Source code for pipelinex.mlflow_on_kedro.hooks.mlflow.mlflow_time_logger

import json
import re
import tempfile
import time
from importlib.util import find_spec
from logging import getLogger
from pathlib import Path
from pprint import pformat
from typing import Any, Callable, Dict  # NOQA

from kedro.pipeline.node import Node  # NOQA

from .mlflow_utils import hook_impl, mlflow_log_artifacts, mlflow_log_metrics

log = getLogger(__name__)


def _get_task_name(node: Node) -> str:
    func_name = (
        node._func_name.replace("<", "")
        .replace(">", "")
        .split(" ")[0]
        .split("(")[0]
        .split("=")[0]
        .split(".")[-1]
    )
    task_name = "{} -- {}".format(func_name[:20], " - ".join(node.outputs))
    task_name = re.sub(r"[^A-Za-z0-9\_\-\.\ \/]", " ", task_name)
    return task_name[:50]



[docs]
def dump_dict(filepath: str, d: dict):
    with open(filepath, "w") as outfile:
        json.dump(d, outfile)




[docs]
def load_dict(filepath: str):
    with open(filepath, "r") as outfile:
        d = json.load(outfile)
    return d




[docs]
class MLflowTimeLoggerHook:
    """
    Logs duration time to run each node (task) to MLflow.
    Optionally, the execution logs can be visualized as a Gantt chart by
    `plotly.figure_factory.create_gantt`
    (https://plotly.github.io/plotly.py-docs/generated/plotly.figure_factory.create_gantt.html)
    if `plotly` is installed.
    """


[docs]
    def __init__(
        self,
        gantt_filepath: str = None,
        gantt_params: Dict[str, Any] = {},
        metric_name_prefix: str = "_time_to_run ",
        task_name_func: Callable[[Node], str] = _get_task_name,
        time_log_filepath: str = None,
        enable_plotly: bool = True,
        enable_mlflow: bool = True,
    ):
        """
        Args:
            gantt_filepath: File path to save the generated gantt chart.
            gantt_params: Args fed to:
                https://plotly.github.io/plotly.py-docs/generated/plotly.figure_factory.create_gantt.html
            metric_name_prefix: Prefix for the metric names.
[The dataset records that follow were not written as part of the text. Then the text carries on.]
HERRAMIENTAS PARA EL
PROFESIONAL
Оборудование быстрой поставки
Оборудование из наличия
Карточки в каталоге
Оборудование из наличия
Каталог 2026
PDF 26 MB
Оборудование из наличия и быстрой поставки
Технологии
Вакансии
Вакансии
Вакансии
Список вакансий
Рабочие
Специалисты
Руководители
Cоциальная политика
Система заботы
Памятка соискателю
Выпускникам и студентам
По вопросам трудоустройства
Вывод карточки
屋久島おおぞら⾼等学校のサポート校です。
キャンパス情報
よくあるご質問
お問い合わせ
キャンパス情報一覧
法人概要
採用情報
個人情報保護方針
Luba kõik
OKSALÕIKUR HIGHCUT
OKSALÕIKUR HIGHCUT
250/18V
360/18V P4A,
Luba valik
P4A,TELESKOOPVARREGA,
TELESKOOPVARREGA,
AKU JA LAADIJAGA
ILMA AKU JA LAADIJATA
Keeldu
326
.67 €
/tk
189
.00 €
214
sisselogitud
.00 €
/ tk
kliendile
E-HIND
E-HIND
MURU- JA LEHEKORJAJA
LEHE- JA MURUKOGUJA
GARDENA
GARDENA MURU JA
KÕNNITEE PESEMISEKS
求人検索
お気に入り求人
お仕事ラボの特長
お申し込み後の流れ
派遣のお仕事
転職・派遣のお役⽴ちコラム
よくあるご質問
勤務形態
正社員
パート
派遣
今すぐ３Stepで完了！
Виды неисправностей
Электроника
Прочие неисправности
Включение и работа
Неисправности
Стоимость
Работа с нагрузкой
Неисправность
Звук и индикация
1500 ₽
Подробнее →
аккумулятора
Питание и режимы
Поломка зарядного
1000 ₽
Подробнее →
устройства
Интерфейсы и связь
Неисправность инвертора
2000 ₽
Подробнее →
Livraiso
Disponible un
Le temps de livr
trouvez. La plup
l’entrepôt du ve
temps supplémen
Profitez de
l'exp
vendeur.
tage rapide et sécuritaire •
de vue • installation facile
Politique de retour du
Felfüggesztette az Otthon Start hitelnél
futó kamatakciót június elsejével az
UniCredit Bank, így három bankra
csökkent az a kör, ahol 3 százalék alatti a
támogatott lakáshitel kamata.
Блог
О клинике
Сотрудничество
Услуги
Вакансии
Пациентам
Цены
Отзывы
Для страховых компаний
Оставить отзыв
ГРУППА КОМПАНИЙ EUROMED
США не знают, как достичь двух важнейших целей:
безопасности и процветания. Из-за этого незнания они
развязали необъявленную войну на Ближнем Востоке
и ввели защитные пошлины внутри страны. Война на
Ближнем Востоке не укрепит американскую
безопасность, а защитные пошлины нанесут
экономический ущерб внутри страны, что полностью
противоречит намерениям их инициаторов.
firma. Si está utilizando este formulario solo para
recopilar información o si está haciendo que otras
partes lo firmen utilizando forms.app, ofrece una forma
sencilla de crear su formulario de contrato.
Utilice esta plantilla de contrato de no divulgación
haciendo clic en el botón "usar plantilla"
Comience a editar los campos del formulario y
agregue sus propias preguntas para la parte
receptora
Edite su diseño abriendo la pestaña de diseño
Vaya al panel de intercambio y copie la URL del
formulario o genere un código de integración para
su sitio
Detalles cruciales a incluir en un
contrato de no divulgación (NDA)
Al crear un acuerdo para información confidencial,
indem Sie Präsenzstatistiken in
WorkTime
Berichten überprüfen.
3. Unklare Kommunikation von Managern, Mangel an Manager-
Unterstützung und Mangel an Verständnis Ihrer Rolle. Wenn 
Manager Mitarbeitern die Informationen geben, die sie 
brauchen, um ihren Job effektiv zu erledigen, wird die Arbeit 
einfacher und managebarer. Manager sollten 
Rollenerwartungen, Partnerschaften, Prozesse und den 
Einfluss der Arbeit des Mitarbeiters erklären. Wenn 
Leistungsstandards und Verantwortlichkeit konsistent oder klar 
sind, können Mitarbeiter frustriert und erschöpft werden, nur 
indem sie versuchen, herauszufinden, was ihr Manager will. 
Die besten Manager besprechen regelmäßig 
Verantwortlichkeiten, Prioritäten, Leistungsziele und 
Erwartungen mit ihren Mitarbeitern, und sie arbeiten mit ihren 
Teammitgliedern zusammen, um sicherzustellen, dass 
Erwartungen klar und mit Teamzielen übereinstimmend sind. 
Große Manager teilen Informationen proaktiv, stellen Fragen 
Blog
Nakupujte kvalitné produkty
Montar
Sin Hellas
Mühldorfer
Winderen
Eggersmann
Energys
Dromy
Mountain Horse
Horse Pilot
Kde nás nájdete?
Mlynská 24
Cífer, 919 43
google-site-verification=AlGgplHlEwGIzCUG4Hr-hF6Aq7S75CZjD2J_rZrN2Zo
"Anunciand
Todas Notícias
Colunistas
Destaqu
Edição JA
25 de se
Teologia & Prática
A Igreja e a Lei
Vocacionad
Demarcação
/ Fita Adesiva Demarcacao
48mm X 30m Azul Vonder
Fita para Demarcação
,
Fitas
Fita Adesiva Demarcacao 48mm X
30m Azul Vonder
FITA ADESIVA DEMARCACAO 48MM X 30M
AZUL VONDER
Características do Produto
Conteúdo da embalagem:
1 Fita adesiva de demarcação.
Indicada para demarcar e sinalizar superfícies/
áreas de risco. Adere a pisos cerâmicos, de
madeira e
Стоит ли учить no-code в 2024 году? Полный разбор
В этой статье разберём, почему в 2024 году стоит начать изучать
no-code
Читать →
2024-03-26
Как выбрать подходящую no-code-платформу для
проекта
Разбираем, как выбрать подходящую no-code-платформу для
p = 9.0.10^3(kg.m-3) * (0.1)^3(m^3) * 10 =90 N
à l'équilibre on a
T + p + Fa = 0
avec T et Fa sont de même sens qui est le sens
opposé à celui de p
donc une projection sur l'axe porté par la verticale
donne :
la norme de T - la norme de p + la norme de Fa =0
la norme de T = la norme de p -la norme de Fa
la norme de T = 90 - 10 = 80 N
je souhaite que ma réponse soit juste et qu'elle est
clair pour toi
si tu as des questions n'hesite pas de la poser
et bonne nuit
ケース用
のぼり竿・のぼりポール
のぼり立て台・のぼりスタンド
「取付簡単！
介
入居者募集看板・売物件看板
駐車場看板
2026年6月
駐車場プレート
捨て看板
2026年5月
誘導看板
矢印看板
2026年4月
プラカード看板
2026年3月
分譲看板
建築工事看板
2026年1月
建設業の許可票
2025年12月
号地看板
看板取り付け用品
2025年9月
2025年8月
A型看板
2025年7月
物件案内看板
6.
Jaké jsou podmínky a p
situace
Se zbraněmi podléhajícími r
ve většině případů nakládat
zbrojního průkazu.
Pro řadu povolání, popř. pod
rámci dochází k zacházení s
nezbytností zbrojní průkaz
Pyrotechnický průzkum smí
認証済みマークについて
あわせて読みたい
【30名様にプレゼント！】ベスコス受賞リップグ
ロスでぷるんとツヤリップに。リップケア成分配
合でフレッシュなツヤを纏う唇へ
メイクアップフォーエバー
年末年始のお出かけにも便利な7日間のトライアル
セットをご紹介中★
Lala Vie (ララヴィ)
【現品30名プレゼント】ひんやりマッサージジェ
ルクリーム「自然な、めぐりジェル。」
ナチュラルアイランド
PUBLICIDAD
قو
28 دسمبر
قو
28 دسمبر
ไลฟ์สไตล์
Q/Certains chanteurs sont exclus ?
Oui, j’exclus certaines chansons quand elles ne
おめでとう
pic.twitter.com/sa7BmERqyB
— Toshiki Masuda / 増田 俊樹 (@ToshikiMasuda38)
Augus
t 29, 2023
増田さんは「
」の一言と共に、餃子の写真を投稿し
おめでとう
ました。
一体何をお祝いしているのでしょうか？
The metric names are
                `metric_name_prefix` concatenated with the string returned by `task_name_func`.
            task_name_func: Callable to return the task name using ``kedro.pipeline.node.Node``
                object.
            time_log_filepath: File path to save the time log in JSON format.
            enable_plotly: Enable visualization of logged time as a gantt chart.
            enable_mlflow: Enable logging to MLflow.
        """
        self.enable_mlflow = find_spec("mlflow") and enable_mlflow
        self.enable_plotly = find_spec("plotly") and enable_plotly
        self.gantt_filepath = gantt_filepath
        self.gantt_params = gantt_params
        self.metric_name_prefix = metric_name_prefix
        self.task_name_func = task_name_func
        self.time_log_filepath = time_log_filepath or (
            tempfile.gettempdir() + "/_time_log.json"
        )
        Path(self.time_log_filepath).parent.mkdir(parents=True, exist_ok=True)
        dump_dict(
            self.time_log_filepath, {"time_begin": {}, "time_end": {}, "time": {}}
        )

        self._time_begin_dict = {}
        self._time_end_dict = {}
        self._time_dict = {}



[docs]
    def update_time_dict(self, key: str, d: dict):
        dumping_dict = load_dict(self.time_log_filepath)
        dumping_dict[key].update(d)
        dump_dict(self.time_log_filepath, dumping_dict)



[docs]
    def load_time_dict(self, key: str):
        return load_dict(self.time_log_filepath).get(key)



[docs]
    @hook_impl
    def before_node_run(self, node, catalog, inputs):
        task_name = self.task_name_func(node)
        time_begin_dict = {task_name: time.time()}
        self._time_begin_dict.update(time_begin_dict)
        self.update_time_dict("time_begin", time_begin_dict)



[docs]
    @hook_impl
    def after_node_run(self, node, catalog, inputs, outputs):
        task_name = self.task_name_func(node)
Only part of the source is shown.